There’s been a lot of talk recently about the ways search engine marketing has changed. It started with a New York Times article about Google’s changing algorithms. That was mostly about the SEO side of things (which my colleague Ann has already addressed.) However, it did get me thinking about how drastically SEA has changed in the past six months.
Back when I first started managing search engine advertising programs, it was such a simple process. Step 1- Decide where you want your ad to show. Step 2- Bid to put it there. Look at that; it’s time for my coffee break! That’s all changed with the introduction of quality-based SEA placement on all three major search engines.
Quality-based SEA placement is more involved, but it isn’t difficult for anyone engaged in white-hat optimization practices. Your ad should be a valid response to the search term, and should accurately represent what a visitor will find on your landing page. Aside from the simple fact that this will result in more qualified leads clicking through to your site, you pay less for those clicks, and can be positioned higher than competitors paying more than you. It’s not a bad payoff for doing the job right the first time.

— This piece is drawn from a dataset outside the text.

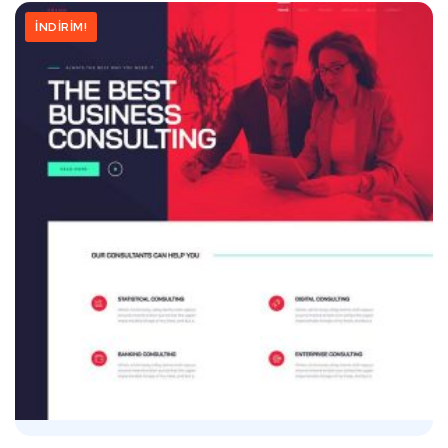
İNDIRIM!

The people complaining about the new structure are approaching SEA strictly from a bid management perspective. Honestly, they’re probably not really “managing” anything, but rather letting an automated bid management program run their campaigns for them. Who do Google, Yahoo, and Microsoft think they are, making these individuals actually have to do work?
The industry wide shift towards quality-based ad placement is a good thing. It does create a better user experience for the person using a search engine. Plus it rewards the advertiser for writing the best ad possible, something they should already be doing anyway. For an expert SEM firm, it’s just another day at the office.